Beauty kits created by professional make-up artists

Bobbi Brown may be saying goodbye to her brand, but the trend for make-up-artist-led ranges is stronger than Bobbi’s no-budge eyeliner. Louise Emma Clarke picks the best

Louise Emma Clarke
3 Mar 2017 | 12:00 am

When Bobbi Brown Cosmetics celebrated its 25th anniversary in suitably joyous fashion last year, few could have predicted the news that would come on December 19, 2016 – the announcement that Bobbi Brown was leaving her own brand

Estée Lauder, which owns the brand, said that Bobbi was leaving ‘to explore the next phase of her extraordinary career’.

‘The anniversary was a wonderful milestone that made me realise it was time to start a new chapter and move on to new ventures,’ said Bobbi, adding: ‘I’m excited to see what the future holds.’

The news sent shock waves through the industry – but it also served to highlight the very real success that cosmetic brands can have when fronted by a top make-up artist. Bobbi Brown Cosmetics is now sold in 70 countries worldwide and described by Estée Lauder Companies as ‘a global prestige powerhouse’. Industry insiders have no doubt that the success of the company will continue to grow, even without her at the helm.

But Bobbi is far from being the first or only professional make-up artist to create a successful line of cosmetics. From Dany Sanz’s highly acclaimed Make Up For Ever, to local artist-turned-blogger Huda Kattan launching Huda Beauty to sell-out success, affiliating a top make-up artist with a cosmetics collection appears a sure path to a hit.

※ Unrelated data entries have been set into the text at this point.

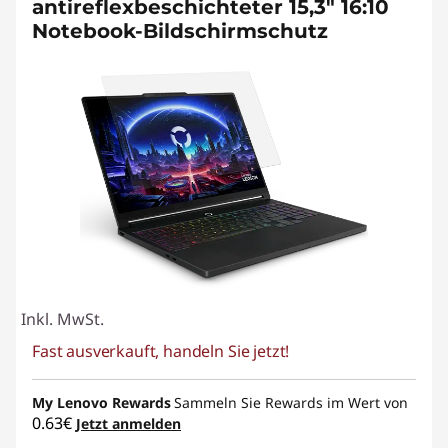
antireflexbeschichteter 15,3" 16:10
Notebook-Bildschirmschutz
Inkl. MwSt.
Fast ausverkauft, handeln Sie jetzt!
My Lenovo Rewards
Sammeln Sie Rewards im Wert von
0.63€
Jetzt anmelden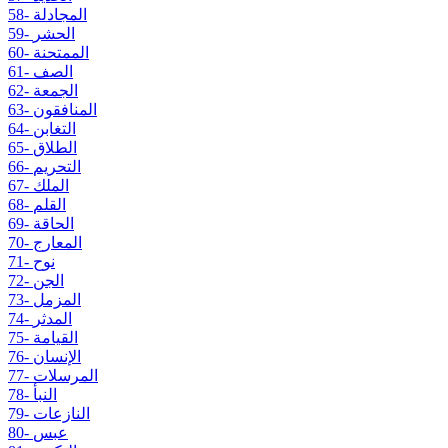
58- المجادلة
59- الحشر
60- الممتحنة
61- الصف
62- الجمعة
63- المنافقون
64- التغابن
65- الطلاق
66- التحريم
67- الملك
68- القلم
69- الحاقة
70- المعارج
71- نوح
72- الجن
73- المزمل
74- المدثر
75- القيامة
76- الإنسان
77- المرسلات
78- النبأ
79- النازعات
80- عبس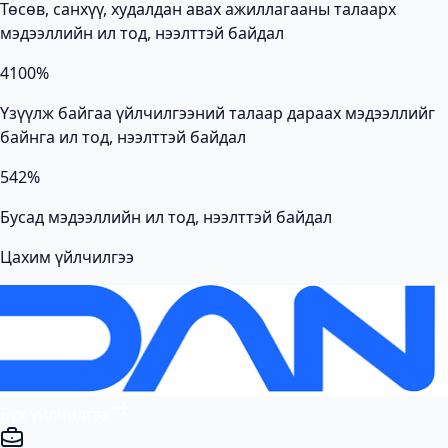
Төсөв, санхүү, худалдан авах ажиллагааны талаарх
мэдээллийн ил тод, нээлттэй байдал
4
100
%
Үзүүлж байгаа үйлчилгээний талаар дараах мэдээллийг
байнга ил тод, нээлттэй байдал
5
42
%
Бусад мэдээллийн ил тод, нээлттэй байдал
Цахим үйлчилгээ
Бүх үйлчилгээ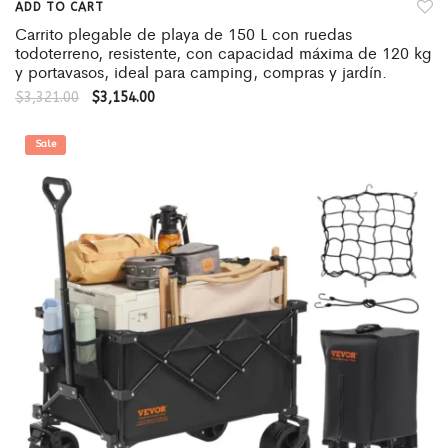
ADD TO CART
Carrito plegable de playa de 150 L con ruedas
todoterreno, resistente, con capacidad máxima de 120 kg
y portavasos, ideal para camping, compras y jardín.
$
3,321.00
$
3,154.00
Sale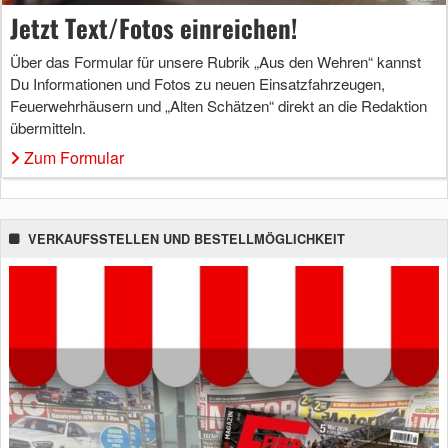
Jetzt Text/Fotos einreichen!
Über das Formular für unsere Rubrik „Aus den Wehren“ kannst
Du Informationen und Fotos zu neuen Einsatzfahrzeugen,
Feuerwehrhäusern und „Alten Schätzen“ direkt an die Redaktion
übermitteln.
Zum Formular
VERKAUFSSTELLEN UND BESTELLMÖGLICHKEIT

Take Laura Mercier, for example, who launched Laura Mercier Cosmetics in 1996 after 10 years working as a professional make-up artist. The line is now available in 27 countries worldwide and has a reputation for being one of the best make-up-artist-created collections. ‘I feel like Laura Mercier in particular is leading the pack when it comes to professional make-up artist make-up lines,’ says Dubai-based beauty writer and former professional make-up artist Simone Gannon.

‘She was famous for skin when working with fashion and celebrity clients – real, beautiful, glowing, dewy natural skin. No one could do skin the way she could – and that has translated to her make-up line. Her foundations and tinted moisturisers in particular are still winning accolades years and years after they first hit the market. [There is] a wide range of shades, amazing texture and coverage, and they give you really good skin, without it looking heavy or cakey. There are so many non-make-up artist-led brands that have never managed to achieve that.’

It’s not just a matter of efficient products, says Dubai-based make-up artist Shomyza S – make-up-artist ranges give consumers more confidence, too. She explains: ‘If an artist puts their name to a collection, it ensures the products will be good – after all, they vet everything that is launched. But it also gives confidence to consumers to buy something that would most likely not disappoint – and while it might increase the cost of the product for the company, it doesn’t necessarily increase the selling price to the consumer, because brands know they have to remain competitive in the market.’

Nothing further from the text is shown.